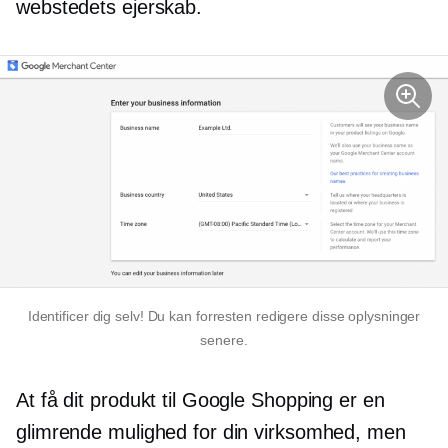
webstedets ejerskab.
Identificer dig selv! Du kan forresten redigere disse oplysninger
senere.
At få dit produkt til Google Shopping er en
glimrende mulighed for din virksomhed, men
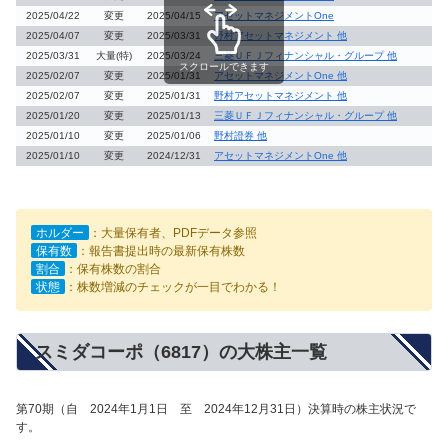
2025/04/22
変更
2025/04/15
アセットマネジメントOne
2025/04/07
変更
2025/03/31
野村アセットマネジメント 他
2025/03/31
大量(特)
2025/03/24
三菱ＵＦＪフィナンシャル・グループ 他
スクロールできます
2025/02/07
変更
2025/01/31
アセットマネジメントOne 他
2025/02/07
変更
2025/01/31
野村アセットマネジメント 他
2025/01/20
変更
2025/01/13
三菱ＵＦＪフィナンシャル・グループ 他
2025/01/10
変更
2025/01/06
野村證券 他
2025/01/10
変更
2024/12/31
アセットマネジメントOne 他
ホルダー
：大量保有者、PDFデータ参照
保有数
：報告書提出時の最新保有株数
割合
：保有株数の割合
状態
：株数増減のチェックが一目でわかる！
スミダコーポ（6817）の大株主一覧
第70期（自 2024年1月1日 至 2024年12月31日）決算時の株主状況で
す。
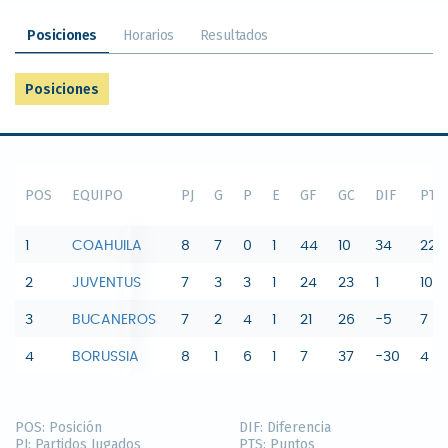
Posiciones
Horarios
Resultados
Posiciones
POS
EQUIPO
PJ
G
P
E
GF
GC
DIF
PTS
1
COAHUILA
8
7
0
1
44
10
34
22
2
JUVENTUS
7
3
3
1
24
23
1
10
3
BUCANEROS
7
2
4
1
21
26
-5
7
4
BORUSSIA
8
1
6
1
7
37
-30
4
POS:
Posición
DIF:
Diferencia
PJ:
Partidos Jugados
PTS:
Puntos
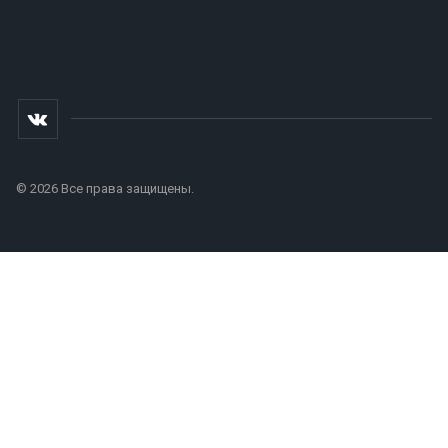
© 2026 Все права защищены.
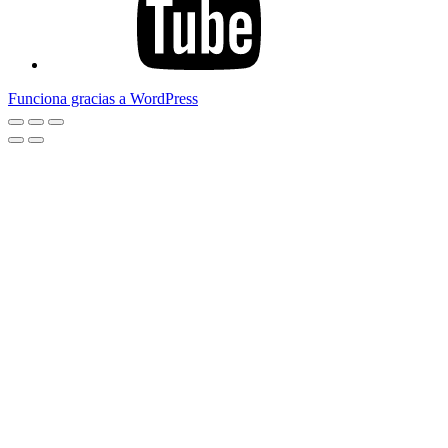
Funciona gracias a WordPress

* EXERCISE INSTRUCTIONS: Leaving all pictures aside, quote each record exactly.

* PROBLEM SOLUTION:
webstedets ejerskab.
Identificer dig selv! Du kan forresten redigere disse oplysninger
senere.
At få dit produkt til Google Shopping er en
glimrende mulighed for din virksomhed, men
2025/04/22
変更
2025/04/15
アセットマネジメントOne
2025/04/07
変更
2025/03/31
野村アセットマネジメント 他
2025/03/31
大量(特)
2025/03/24
三菱ＵＦＪフィナンシャル・グループ 他
スクロールできます
2025/02/07
変更
2025/01/31
アセットマネジメントOne 他
2025/02/07
変更
2025/01/31
野村アセットマネジメント 他
2025/01/20
変更
2025/01/13
三菱ＵＦＪフィナンシャル・グループ 他
2025/01/10
変更
2025/01/06
野村證券 他
2025/01/10
変更
2024/12/31
アセットマネジメントOne 他
ホルダー
：大量保有者、PDFデータ参照
保有数
：報告書提出時の最新保有株数
割合
：保有株数の割合
状態
：株数増減のチェックが一目でわかる！
スミダコーポ（6817）の大株主一覧
第70期（自 2024年1月1日 至 2024年12月31日）決算時の株主状況で
す。
Posiciones
Horarios
Resultados
Posiciones
POS
EQUIPO
PJ
G
P
E
GF
GC
DIF
PTS
1
COAHUILA
8
7
0
1
44
10
34
22
2
JUVENTUS
7
3
3
1
24
23
1
10
3
BUCANEROS
7
2
4
1
21
26
-5
7
4
BORUSSIA
8
1
6
1
7
37
-30
4
POS:
Posición
DIF:
Diferencia
PJ:
Partidos Jugados
PTS:
Puntos
© 2026 Все права защищены.
Funciona gracias a WordPress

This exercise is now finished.